Kamerstuk 35000-XIII-5

Aandachtspunten bij de ontwerpbegroting 2019 (hoofdstuk XIII) van het Ministerie van Economische Zaken en Klimaat (EZK) (Kamerstuk 35000-XIII)

Dossier: Vaststelling van de begrotingsstaten van het Ministerie van Economische Zaken en Klimaat (XIII) voor het jaar 2019

Gepubliceerd: 4 oktober 2018
Indiener(s): Arno Visser (VVD)
Onderwerpen: begroting financiƫn
Bron: https://zoek.officielebekendmakingen.nl/kst-35000-XIII-5.html
ID: 35000-XIII-5

Nr. 5 BRIEF VAN DE ALGEMENE REKENKAMER

Aan de Voorzitter van de Tweede Kamer der Staten-Generaal

Den Haag, 4 oktober 2018

Met deze brief ontvangt u enkele aandachtspunten bij de ontwerpbegroting 2019 (hoofdstuk XIII) van het Ministerie van Economische Zaken en Klimaat (EZK). De begroting omvat € 4.486 miljoen aan uitgaven, € 13.458 miljoen aan verplichtingen en € 4.180 miljoen aan ontvangsten, waarvan € 1.730 miljoen aan opbrengst van de heffing Opslag Duurzame Energie (ODE) en € 1.650 miljoen aan aardgasbaten.1 Van de verplichtingen heeft € 10.605 miljoen betrekking op artikel 4, Een doelmatige energievoorziening en beperking van de klimaatverandering.

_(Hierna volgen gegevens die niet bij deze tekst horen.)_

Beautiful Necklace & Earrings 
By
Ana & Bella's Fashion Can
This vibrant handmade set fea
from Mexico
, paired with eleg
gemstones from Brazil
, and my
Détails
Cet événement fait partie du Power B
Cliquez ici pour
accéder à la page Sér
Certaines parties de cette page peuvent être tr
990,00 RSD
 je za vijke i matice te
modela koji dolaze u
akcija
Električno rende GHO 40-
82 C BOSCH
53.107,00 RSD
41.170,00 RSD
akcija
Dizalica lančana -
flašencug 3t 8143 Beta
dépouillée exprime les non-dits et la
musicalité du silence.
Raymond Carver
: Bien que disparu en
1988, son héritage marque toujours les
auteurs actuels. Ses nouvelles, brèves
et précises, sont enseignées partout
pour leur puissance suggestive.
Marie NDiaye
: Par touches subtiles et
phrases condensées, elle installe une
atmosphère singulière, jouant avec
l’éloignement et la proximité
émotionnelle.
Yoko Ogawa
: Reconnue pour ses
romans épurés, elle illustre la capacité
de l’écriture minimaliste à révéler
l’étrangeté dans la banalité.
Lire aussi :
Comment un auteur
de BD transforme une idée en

De Minister van EZK is ook beleidsmatig verantwoordelijk voor een aantal zogenoemde belastinguitgaven, zoals de zelfstandigenaftrek die begroot is op € 1.747 miljoen, en de afdrachtvermindering voor speur- en ontwikkelingswerk, die begroot is op € 1.205 miljoen, en de Energie-investeringsaftrek, die begroot is op € 147 miljoen (Miljoenennota 2019, bijlage 9).2

Een goede begroting legt de basis voor een goede verantwoording. In de ontwerpbegroting worden onder andere de plannen uit het regeerakkoord en de uitkomsten van de voorjaarsbesluitvorming verwerkt.

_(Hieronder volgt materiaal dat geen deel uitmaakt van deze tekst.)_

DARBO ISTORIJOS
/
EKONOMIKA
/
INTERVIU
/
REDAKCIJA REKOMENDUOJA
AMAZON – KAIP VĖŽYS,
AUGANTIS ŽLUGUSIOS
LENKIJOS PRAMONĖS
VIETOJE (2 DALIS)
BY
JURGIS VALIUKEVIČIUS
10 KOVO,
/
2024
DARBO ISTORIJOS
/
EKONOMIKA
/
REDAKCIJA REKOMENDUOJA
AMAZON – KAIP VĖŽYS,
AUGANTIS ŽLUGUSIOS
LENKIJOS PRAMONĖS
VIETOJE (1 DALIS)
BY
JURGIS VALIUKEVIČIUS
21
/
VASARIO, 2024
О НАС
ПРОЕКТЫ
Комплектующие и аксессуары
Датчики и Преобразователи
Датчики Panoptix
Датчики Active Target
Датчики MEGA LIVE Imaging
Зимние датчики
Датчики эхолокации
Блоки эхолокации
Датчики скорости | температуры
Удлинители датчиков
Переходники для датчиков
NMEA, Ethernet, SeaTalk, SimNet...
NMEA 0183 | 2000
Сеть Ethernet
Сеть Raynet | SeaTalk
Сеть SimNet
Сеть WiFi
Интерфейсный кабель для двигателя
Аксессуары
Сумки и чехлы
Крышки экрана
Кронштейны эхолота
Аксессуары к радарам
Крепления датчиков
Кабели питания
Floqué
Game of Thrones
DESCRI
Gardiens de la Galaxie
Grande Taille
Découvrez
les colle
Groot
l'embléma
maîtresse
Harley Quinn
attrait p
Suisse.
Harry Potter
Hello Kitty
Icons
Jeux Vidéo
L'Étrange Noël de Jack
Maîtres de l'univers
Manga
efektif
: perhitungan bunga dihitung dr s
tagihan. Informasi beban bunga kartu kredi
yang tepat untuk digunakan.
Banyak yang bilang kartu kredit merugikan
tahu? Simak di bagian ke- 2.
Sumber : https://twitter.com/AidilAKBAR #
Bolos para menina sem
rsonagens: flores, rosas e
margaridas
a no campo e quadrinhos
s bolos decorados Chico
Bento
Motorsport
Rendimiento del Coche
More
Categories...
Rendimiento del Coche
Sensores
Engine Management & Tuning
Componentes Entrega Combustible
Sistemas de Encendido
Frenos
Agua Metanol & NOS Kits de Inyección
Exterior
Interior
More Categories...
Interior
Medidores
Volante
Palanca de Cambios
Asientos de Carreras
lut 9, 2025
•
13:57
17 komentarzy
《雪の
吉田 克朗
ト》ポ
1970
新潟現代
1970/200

Wij gaan in op enkele aandachtspunten die voortkomen uit onze onderzoeken en die relevant kunnen zijn voor de begrotingsbehandeling dit najaar, te weten:

  • zicht op extra geld kabinet-Rutte III;

  • kosten saneren radioactief afval Petten;

  • aardgasbaten en schade door gaswinning;

  • splitsing Ministerie van EZ en inrichting Ministerie van EZK;

  • verantwoord begroten;

  • Invest-NL.

We sluiten deze brief af met een overzicht van nog te publiceren onderzoeken van de Algemene Rekenkamer op het terrein van het Ministerie van EZK.

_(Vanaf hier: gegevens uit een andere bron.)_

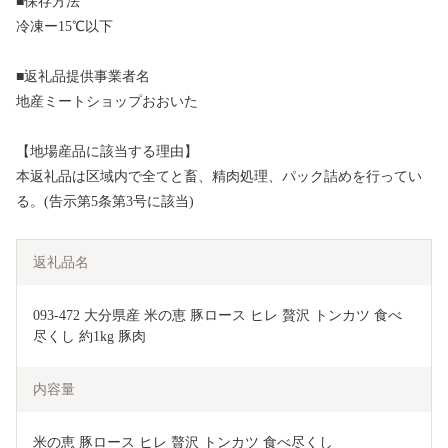
■保存方法
冷凍ー15℃以下
■返礼品提供事業者名
地産ミートショップおおいた
【地場産品に該当する理由】
本返礼品は区域内で全てと畜、精肉処理、パック詰めを行ってい
る。(告示第5条第3号に該当)
返礼品名
093-472 大分県産 米の恵 豚ロース ヒレ 贅沢 トンカツ 食べ
尽くし 約1kg 豚肉
内容量
米の恵 豚ロース ヒレ 贅沢 トンカツ 食べ尽くし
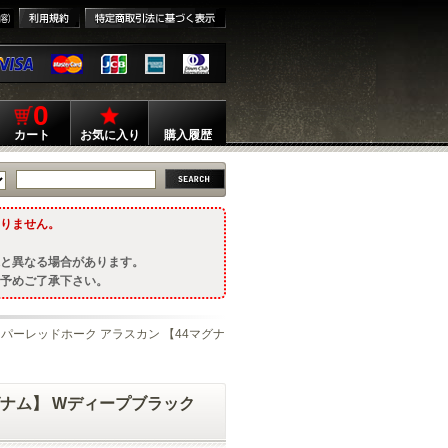
0
カート
お気に入り
購入履歴
りません。
と異なる場合があります。
予めご了承下さい。
スーパーレッドホーク アラスカン 【44マグナ
グナム】 Wディープブラック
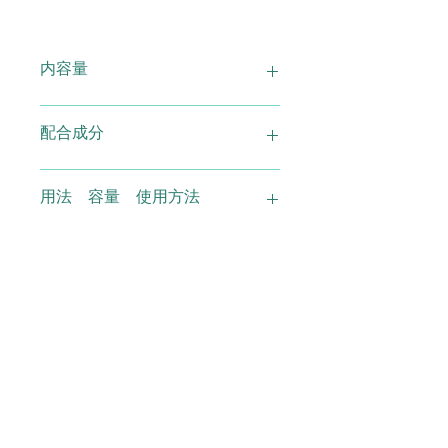
内容量
深海スクアレン 120カプセル
配合成分
スクアレン(国内製造)、ゼラチン、グ
用法 容量 使用方法
リセリン
1日4～6粒を目安に水または、お湯な
使用上の注意
どでお召し上がりください。
お顔につける場合は、夜だけにしてく
※原材料をご参照の上、食物アレルギ
広告文責
ださい
ーのある方は摂取しないでください。
また、体質や体調によりまれに合わな
い場合があります。その場合はお召し
(有)スマイル TEL0120-29-6277
メーカー 製造
上がりにならないで下さい。※妊婦の
方は医師にご相談ください※乳幼児の
手の届かないところに置いてくださ
株式会社漢方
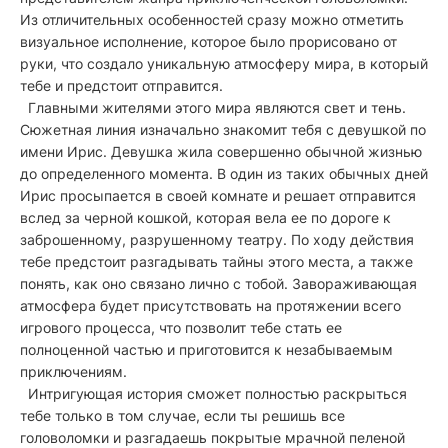
Из отличительных особенностей сразу можно отметить
визуальное исполнение, которое было прорисовано от
руки, что создало уникальную атмосферу мира, в который
тебе и предстоит отправится.
Главными жителями этого мира являются свет и тень.
Сюжетная линия изначально знакомит тебя с девушкой по
имени Ирис. Девушка жила совершенно обычной жизнью
до определенного момента. В один из таких обычных дней
Ирис просыпается в своей комнате и решает отправится
вслед за черной кошкой, которая вела ее по дороге к
заброшенному, разрушенному театру. По ходу действия
тебе предстоит разгадывать тайны этого места, а также
понять, как оно связано лично с тобой. Завораживающая
атмосфера будет присутствовать на протяжении всего
игрового процесса, что позволит тебе стать ее
полноценной частью и приготовится к незабываемым
приключениям.
Интригующая история сможет полностью раскрыться
тебе только в том случае, если ты решишь все
головоломки и разгадаешь покрытые мрачной пеленой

1. Zicht op extra geld kabinet-Rutte III

In het regeerakkoord zijn omvangrijke intensiveringen in de vorm van extra publieke uitgaven aangekondigd (bijna € 9 miljard in 2019). Ook is in het regeerakkoord gemeld dat de plannen voor extra uitgaven nader uitgewerkt en onderbouwd moeten worden voor zover dat nodig is. Pas als deze plannen voldoende doelmatig, concreet en evalueerbaar zijn, wordt het geld aan de begroting toegevoegd. Tot die tijd staat het geld op een zogenoemde aanvullende post. De Miljoenennota 2019 (bijlage 16) geeft de actuele stand van die post weer.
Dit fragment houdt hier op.